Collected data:
—————

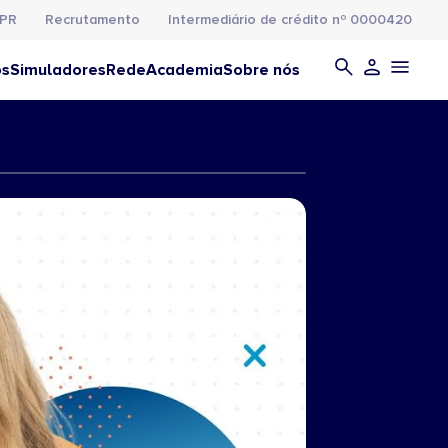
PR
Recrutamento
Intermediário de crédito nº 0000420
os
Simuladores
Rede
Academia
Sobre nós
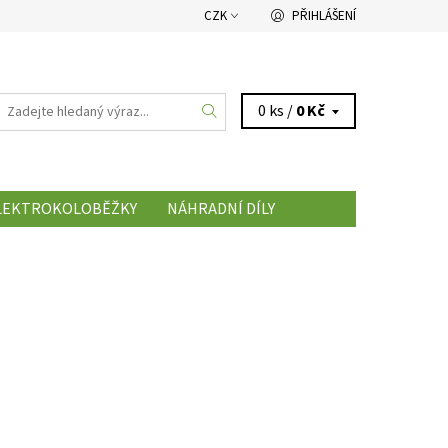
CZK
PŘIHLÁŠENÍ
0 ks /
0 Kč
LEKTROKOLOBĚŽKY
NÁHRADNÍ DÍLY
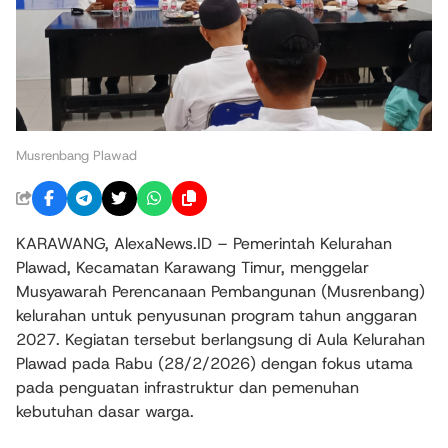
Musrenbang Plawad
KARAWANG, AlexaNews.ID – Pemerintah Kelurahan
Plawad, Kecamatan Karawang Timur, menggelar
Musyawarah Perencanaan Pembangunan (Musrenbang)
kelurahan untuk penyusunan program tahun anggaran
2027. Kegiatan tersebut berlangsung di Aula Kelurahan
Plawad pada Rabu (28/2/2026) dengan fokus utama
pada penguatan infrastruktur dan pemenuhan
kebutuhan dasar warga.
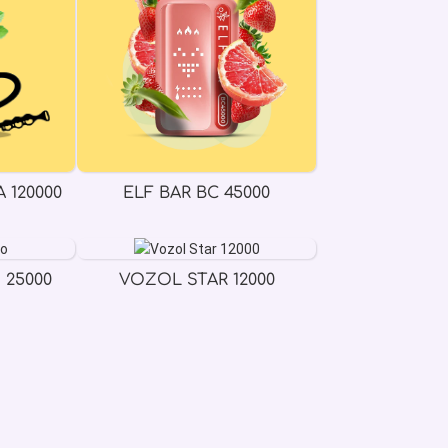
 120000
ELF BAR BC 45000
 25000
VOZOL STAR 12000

—————

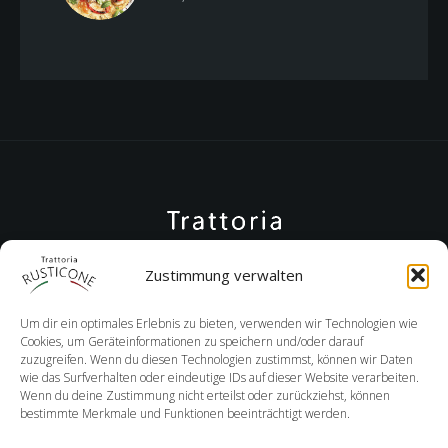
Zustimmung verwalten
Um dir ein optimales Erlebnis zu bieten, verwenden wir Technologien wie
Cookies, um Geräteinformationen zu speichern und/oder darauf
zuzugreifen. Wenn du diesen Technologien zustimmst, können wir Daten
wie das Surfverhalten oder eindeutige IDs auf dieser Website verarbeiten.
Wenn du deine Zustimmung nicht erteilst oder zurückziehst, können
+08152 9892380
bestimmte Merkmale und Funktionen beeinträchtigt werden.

—————

Because only one stretch of the records is wanted, please output the lines from the one holding "Plawad, Kecamatan Karawang Timur, menggelar" through the one holding "VOZOL STAR 12000" exactly, both included, and leave every picture out.

Plawad, Kecamatan Karawang Timur, menggelar
Musyawarah Perencanaan Pembangunan (Musrenbang)
kelurahan untuk penyusunan program tahun anggaran
2027. Kegiatan tersebut berlangsung di Aula Kelurahan
Plawad pada Rabu (28/2/2026) dengan fokus utama
pada penguatan infrastruktur dan pemenuhan
kebutuhan dasar warga.
 120000
ELF BAR BC 45000
 25000
VOZOL STAR 12000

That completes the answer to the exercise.